## REQUIREMENT
As an exercise in exact copying, transcribe the lines below from the one holding "la piccola è" through the last, with both ends included and pictures left out.

Stored data entries:
##############################

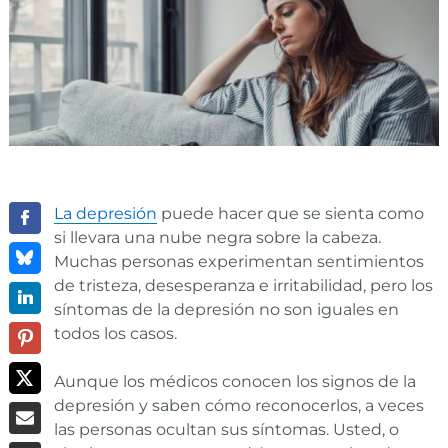
La depresión
puede hacer que se sienta como
si llevara una nube negra sobre la cabeza.
Muchas personas experimentan sentimientos
de tristeza, desesperanza e irritabilidad, pero los
síntomas de la depresión no son iguales en
todos los casos.
Aunque los médicos conocen los signos de la
depresión y saben cómo reconocerlos, a veces
las personas ocultan sus síntomas. Usted, o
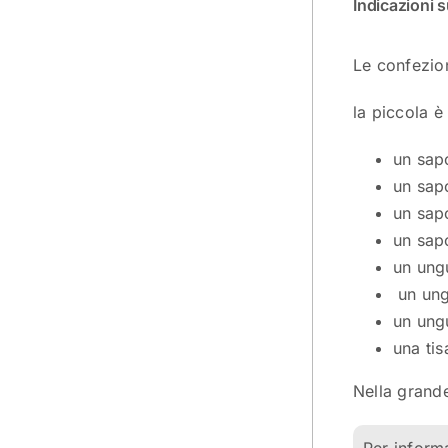
Indicazioni 
Le confezion
la piccola è
un sap
un sap
un sap
un sapo
un ung
un ung
un ung
una tis
Nella grande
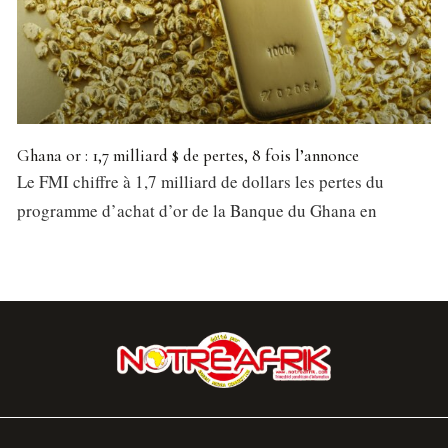
Ghana or : 1,7 milliard $ de pertes, 8 fois l’annonce
Le FMI chiffre à 1,7 milliard de dollars les pertes du
programme d’achat d’or de la Banque du Ghana en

##############################

## RESULT OF THE TASK
la piccola è
un sap
un sap
un sap
un sapo
un ung
un ung
un ung
una tis
Nella grande
Ghana or : 1,7 milliard $ de pertes, 8 fois l’annonce
Le FMI chiffre à 1,7 milliard de dollars les pertes du
programme d’achat d’or de la Banque du Ghana en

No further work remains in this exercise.